> _TASK BRIEF_: Please write out all of the data below exactly, without including the pictures.

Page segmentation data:
⟨

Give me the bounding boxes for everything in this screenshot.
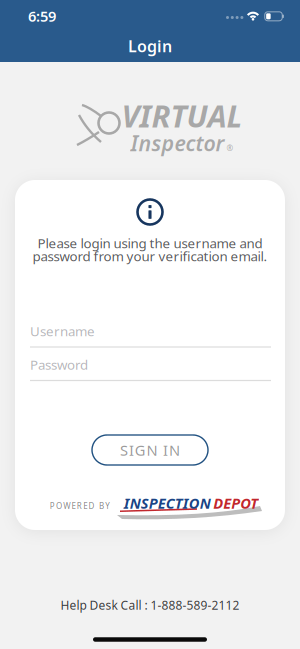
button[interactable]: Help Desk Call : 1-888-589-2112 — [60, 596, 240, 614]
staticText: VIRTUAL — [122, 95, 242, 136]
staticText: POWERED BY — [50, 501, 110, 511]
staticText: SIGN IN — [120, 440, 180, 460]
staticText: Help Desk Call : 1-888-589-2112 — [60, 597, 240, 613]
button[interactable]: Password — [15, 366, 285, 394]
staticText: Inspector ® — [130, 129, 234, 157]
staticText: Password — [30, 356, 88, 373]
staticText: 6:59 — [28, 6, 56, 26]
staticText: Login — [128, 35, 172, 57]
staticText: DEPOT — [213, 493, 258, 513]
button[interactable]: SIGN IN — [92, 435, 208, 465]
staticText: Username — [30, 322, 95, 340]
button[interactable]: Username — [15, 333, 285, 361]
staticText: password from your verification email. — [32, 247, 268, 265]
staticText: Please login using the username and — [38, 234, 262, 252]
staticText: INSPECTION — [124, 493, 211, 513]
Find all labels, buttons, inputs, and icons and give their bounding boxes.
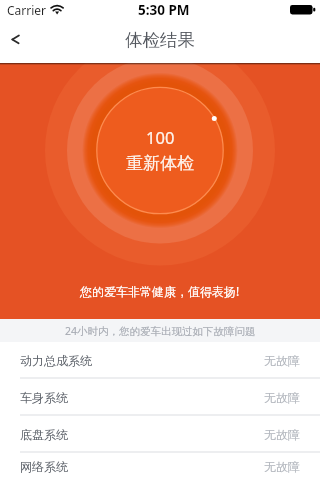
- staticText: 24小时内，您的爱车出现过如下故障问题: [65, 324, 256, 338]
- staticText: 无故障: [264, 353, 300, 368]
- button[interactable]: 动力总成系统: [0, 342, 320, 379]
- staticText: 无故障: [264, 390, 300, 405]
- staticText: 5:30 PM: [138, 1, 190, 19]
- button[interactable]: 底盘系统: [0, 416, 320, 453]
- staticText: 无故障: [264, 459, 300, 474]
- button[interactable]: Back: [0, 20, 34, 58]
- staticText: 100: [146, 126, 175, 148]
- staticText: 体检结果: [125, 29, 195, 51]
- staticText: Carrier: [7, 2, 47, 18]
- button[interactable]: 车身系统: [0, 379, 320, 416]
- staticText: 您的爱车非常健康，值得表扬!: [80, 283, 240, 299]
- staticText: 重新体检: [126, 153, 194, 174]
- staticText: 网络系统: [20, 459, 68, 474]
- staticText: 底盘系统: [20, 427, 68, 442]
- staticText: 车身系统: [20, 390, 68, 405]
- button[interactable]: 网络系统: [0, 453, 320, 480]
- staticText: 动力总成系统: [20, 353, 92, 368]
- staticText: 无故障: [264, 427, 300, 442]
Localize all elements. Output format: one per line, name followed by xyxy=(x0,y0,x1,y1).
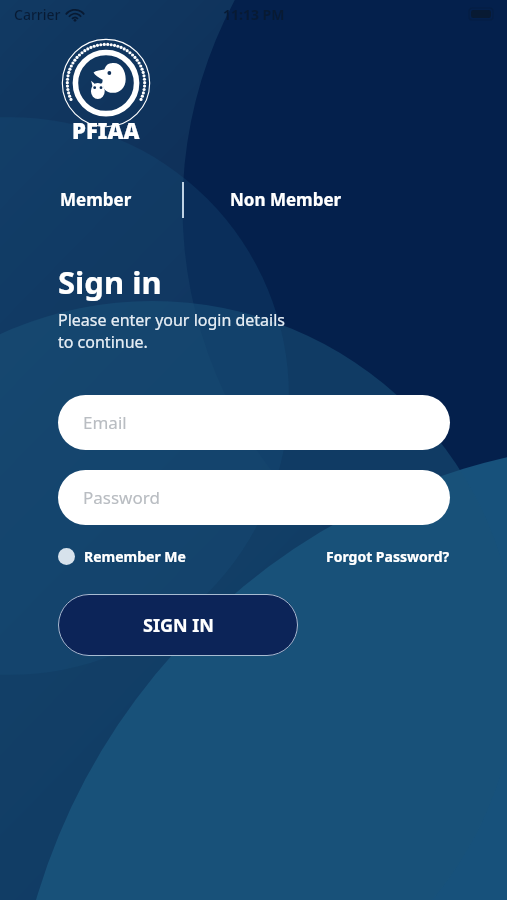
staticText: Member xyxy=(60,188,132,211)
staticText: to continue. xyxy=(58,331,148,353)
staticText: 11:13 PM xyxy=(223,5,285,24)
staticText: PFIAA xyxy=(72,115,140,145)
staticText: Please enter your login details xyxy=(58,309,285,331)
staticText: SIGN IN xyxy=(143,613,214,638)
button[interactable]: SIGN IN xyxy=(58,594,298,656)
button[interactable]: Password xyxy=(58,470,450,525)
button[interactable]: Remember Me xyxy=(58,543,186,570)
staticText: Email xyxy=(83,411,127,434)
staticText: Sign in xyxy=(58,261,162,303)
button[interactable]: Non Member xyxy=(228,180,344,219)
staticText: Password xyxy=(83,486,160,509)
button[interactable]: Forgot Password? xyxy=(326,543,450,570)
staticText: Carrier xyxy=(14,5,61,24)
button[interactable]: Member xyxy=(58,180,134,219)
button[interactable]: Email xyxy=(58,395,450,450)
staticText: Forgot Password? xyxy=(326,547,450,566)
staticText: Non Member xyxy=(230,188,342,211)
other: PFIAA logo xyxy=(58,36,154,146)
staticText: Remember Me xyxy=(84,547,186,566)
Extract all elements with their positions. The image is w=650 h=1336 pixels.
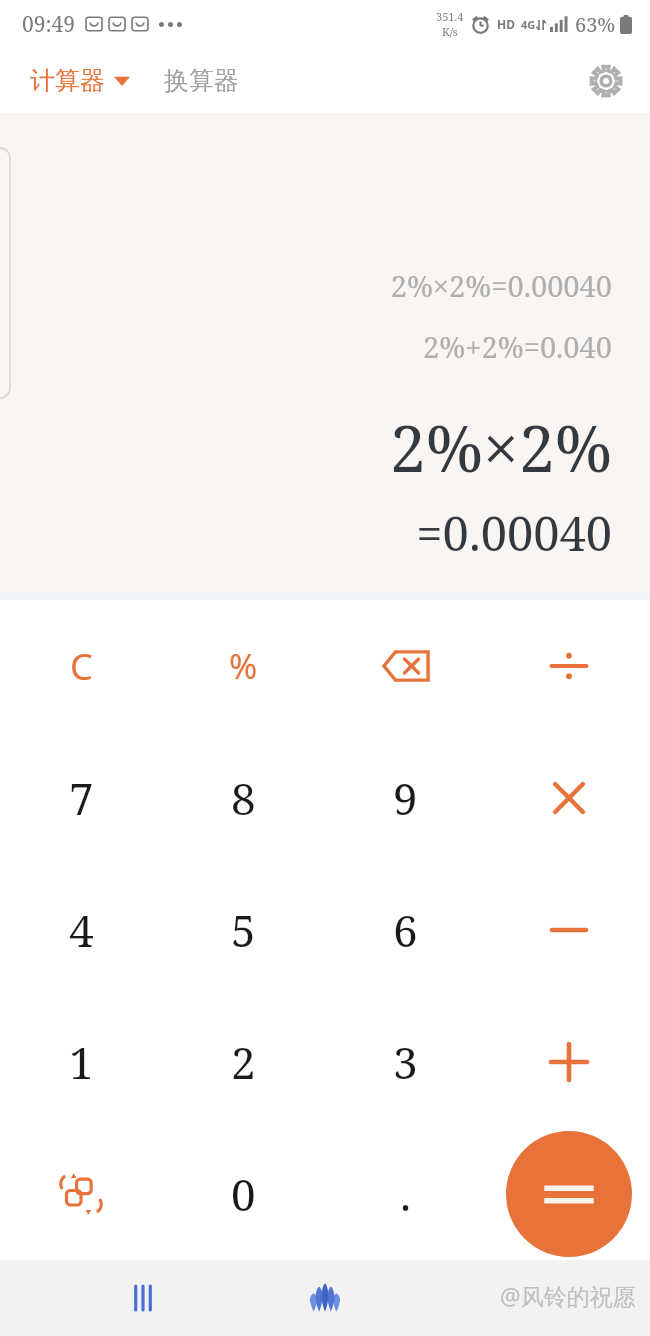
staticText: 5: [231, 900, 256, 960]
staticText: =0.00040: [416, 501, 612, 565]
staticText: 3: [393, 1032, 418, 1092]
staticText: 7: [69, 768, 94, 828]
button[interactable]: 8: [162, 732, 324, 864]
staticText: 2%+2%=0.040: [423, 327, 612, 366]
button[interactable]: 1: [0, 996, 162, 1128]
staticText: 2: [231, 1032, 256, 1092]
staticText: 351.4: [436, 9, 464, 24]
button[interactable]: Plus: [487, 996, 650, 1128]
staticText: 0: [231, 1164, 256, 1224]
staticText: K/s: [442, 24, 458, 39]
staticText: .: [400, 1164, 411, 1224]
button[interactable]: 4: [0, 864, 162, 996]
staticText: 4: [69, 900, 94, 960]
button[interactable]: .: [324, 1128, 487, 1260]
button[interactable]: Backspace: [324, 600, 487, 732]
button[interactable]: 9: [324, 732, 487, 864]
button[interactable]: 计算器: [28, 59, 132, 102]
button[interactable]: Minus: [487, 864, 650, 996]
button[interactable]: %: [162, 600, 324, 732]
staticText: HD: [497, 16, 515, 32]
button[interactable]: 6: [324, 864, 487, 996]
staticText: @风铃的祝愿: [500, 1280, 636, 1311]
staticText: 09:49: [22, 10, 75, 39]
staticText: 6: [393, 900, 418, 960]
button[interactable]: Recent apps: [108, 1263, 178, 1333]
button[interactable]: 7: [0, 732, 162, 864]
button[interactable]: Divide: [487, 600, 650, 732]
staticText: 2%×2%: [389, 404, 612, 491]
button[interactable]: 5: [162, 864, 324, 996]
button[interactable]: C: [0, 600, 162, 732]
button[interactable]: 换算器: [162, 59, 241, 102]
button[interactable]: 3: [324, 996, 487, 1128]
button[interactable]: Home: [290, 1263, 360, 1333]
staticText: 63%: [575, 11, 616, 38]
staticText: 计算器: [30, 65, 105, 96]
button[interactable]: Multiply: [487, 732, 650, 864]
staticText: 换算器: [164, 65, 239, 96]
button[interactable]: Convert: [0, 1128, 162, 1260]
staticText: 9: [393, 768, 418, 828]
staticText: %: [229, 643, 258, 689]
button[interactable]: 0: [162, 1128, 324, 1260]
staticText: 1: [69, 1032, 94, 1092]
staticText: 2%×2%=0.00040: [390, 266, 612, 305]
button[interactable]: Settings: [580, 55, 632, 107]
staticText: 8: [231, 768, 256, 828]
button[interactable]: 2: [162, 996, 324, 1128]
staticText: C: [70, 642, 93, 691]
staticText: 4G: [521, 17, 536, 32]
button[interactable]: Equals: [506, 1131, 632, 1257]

⟩

> _REPLY TO THE TASK_:
Give me the bounding boxes for everything in this screenshot.
button[interactable]: Help Desk Call : 1-888-589-2112 — [60, 596, 240, 614]
staticText: VIRTUAL — [122, 95, 242, 136]
staticText: POWERED BY — [50, 501, 110, 511]
staticText: SIGN IN — [120, 440, 180, 460]
staticText: Help Desk Call : 1-888-589-2112 — [60, 597, 240, 613]
button[interactable]: Password — [15, 366, 285, 394]
staticText: Inspector ® — [130, 129, 234, 157]
staticText: Password — [30, 356, 88, 373]
staticText: 6:59 — [28, 6, 56, 26]
staticText: Login — [128, 35, 172, 57]
staticText: DEPOT — [213, 493, 258, 513]
button[interactable]: SIGN IN — [92, 435, 208, 465]
staticText: Username — [30, 322, 95, 340]
button[interactable]: Username — [15, 333, 285, 361]
staticText: password from your verification email. — [32, 247, 268, 265]
staticText: Please login using the username and — [38, 234, 262, 252]
staticText: INSPECTION — [124, 493, 211, 513]
Find all labels, buttons, inputs, and icons and give their bounding boxes.
- staticText: 24小时内，您的爱车出现过如下故障问题: [65, 324, 256, 338]
- staticText: 无故障: [264, 353, 300, 368]
- button[interactable]: 动力总成系统: [0, 342, 320, 379]
- staticText: 无故障: [264, 390, 300, 405]
- staticText: 5:30 PM: [138, 1, 190, 19]
- button[interactable]: 底盘系统: [0, 416, 320, 453]
- staticText: 无故障: [264, 459, 300, 474]
- button[interactable]: Back: [0, 20, 34, 58]
- staticText: 100: [146, 126, 175, 148]
- staticText: 体检结果: [125, 29, 195, 51]
- staticText: Carrier: [7, 2, 47, 18]
- button[interactable]: 车身系统: [0, 379, 320, 416]
- staticText: 您的爱车非常健康，值得表扬!: [80, 283, 240, 299]
- staticText: 重新体检: [126, 153, 194, 174]
- staticText: 网络系统: [20, 459, 68, 474]
- staticText: 底盘系统: [20, 427, 68, 442]
- staticText: 车身系统: [20, 390, 68, 405]
- button[interactable]: 网络系统: [0, 453, 320, 480]
- staticText: 动力总成系统: [20, 353, 92, 368]
- staticText: 无故障: [264, 427, 300, 442]
Localize all elements. Output format: one per line, name followed by xyxy=(x0,y0,x1,y1).
staticText: Member xyxy=(60,188,132,211)
staticText: to continue. xyxy=(58,331,148,353)
staticText: 11:13 PM xyxy=(223,5,285,24)
staticText: PFIAA xyxy=(72,115,140,145)
staticText: Please enter your login details xyxy=(58,309,285,331)
staticText: SIGN IN xyxy=(143,613,214,638)
button[interactable]: SIGN IN xyxy=(58,594,298,656)
button[interactable]: Password xyxy=(58,470,450,525)
button[interactable]: Remember Me xyxy=(58,543,186,570)
staticText: Email xyxy=(83,411,127,434)
staticText: Sign in xyxy=(58,261,162,303)
button[interactable]: Non Member xyxy=(228,180,344,219)
staticText: Password xyxy=(83,486,160,509)
button[interactable]: Forgot Password? xyxy=(326,543,450,570)
staticText: Carrier xyxy=(14,5,61,24)
button[interactable]: Member xyxy=(58,180,134,219)
button[interactable]: Email xyxy=(58,395,450,450)
staticText: Forgot Password? xyxy=(326,547,450,566)
staticText: Non Member xyxy=(230,188,342,211)
other: PFIAA logo xyxy=(58,36,154,146)
staticText: Remember Me xyxy=(84,547,186,566)
Extract all elements with their positions. The image is w=650 h=1336 pixels.
staticText: 5: [231, 900, 256, 960]
staticText: =0.00040: [416, 501, 612, 565]
staticText: 3: [393, 1032, 418, 1092]
staticText: 7: [69, 768, 94, 828]
button[interactable]: 8: [162, 732, 324, 864]
staticText: 2%+2%=0.040: [423, 327, 612, 366]
button[interactable]: 1: [0, 996, 162, 1128]
staticText: 2: [231, 1032, 256, 1092]
staticText: 351.4: [436, 9, 464, 24]
button[interactable]: Plus: [487, 996, 650, 1128]
staticText: 0: [231, 1164, 256, 1224]
staticText: K/s: [442, 24, 458, 39]
staticText: .: [400, 1164, 411, 1224]
button[interactable]: 4: [0, 864, 162, 996]
staticText: 4: [69, 900, 94, 960]
button[interactable]: .: [324, 1128, 487, 1260]
button[interactable]: Backspace: [324, 600, 487, 732]
button[interactable]: 9: [324, 732, 487, 864]
button[interactable]: 计算器: [28, 59, 132, 102]
button[interactable]: Minus: [487, 864, 650, 996]
button[interactable]: %: [162, 600, 324, 732]
staticText: HD: [497, 16, 515, 32]
button[interactable]: 6: [324, 864, 487, 996]
staticText: @风铃的祝愿: [500, 1280, 636, 1311]
staticText: 09:49: [22, 10, 75, 39]
staticText: 6: [393, 900, 418, 960]
button[interactable]: Recent apps: [108, 1263, 178, 1333]
button[interactable]: 7: [0, 732, 162, 864]
button[interactable]: Divide: [487, 600, 650, 732]
staticText: 2%×2%: [389, 404, 612, 491]
button[interactable]: 5: [162, 864, 324, 996]
button[interactable]: C: [0, 600, 162, 732]
button[interactable]: 换算器: [162, 59, 241, 102]
button[interactable]: 3: [324, 996, 487, 1128]
button[interactable]: Home: [290, 1263, 360, 1333]
staticText: 63%: [575, 11, 616, 38]
staticText: 计算器: [30, 65, 105, 96]
button[interactable]: Multiply: [487, 732, 650, 864]
staticText: 换算器: [164, 65, 239, 96]
button[interactable]: Convert: [0, 1128, 162, 1260]
staticText: 9: [393, 768, 418, 828]
staticText: %: [229, 643, 258, 689]
button[interactable]: 0: [162, 1128, 324, 1260]
staticText: 1: [69, 1032, 94, 1092]
staticText: 2%×2%=0.00040: [390, 266, 612, 305]
button[interactable]: Settings: [580, 55, 632, 107]
staticText: 8: [231, 768, 256, 828]
button[interactable]: 2: [162, 996, 324, 1128]
staticText: C: [70, 642, 93, 691]
staticText: 4G: [521, 17, 536, 32]
button[interactable]: Equals: [506, 1131, 632, 1257]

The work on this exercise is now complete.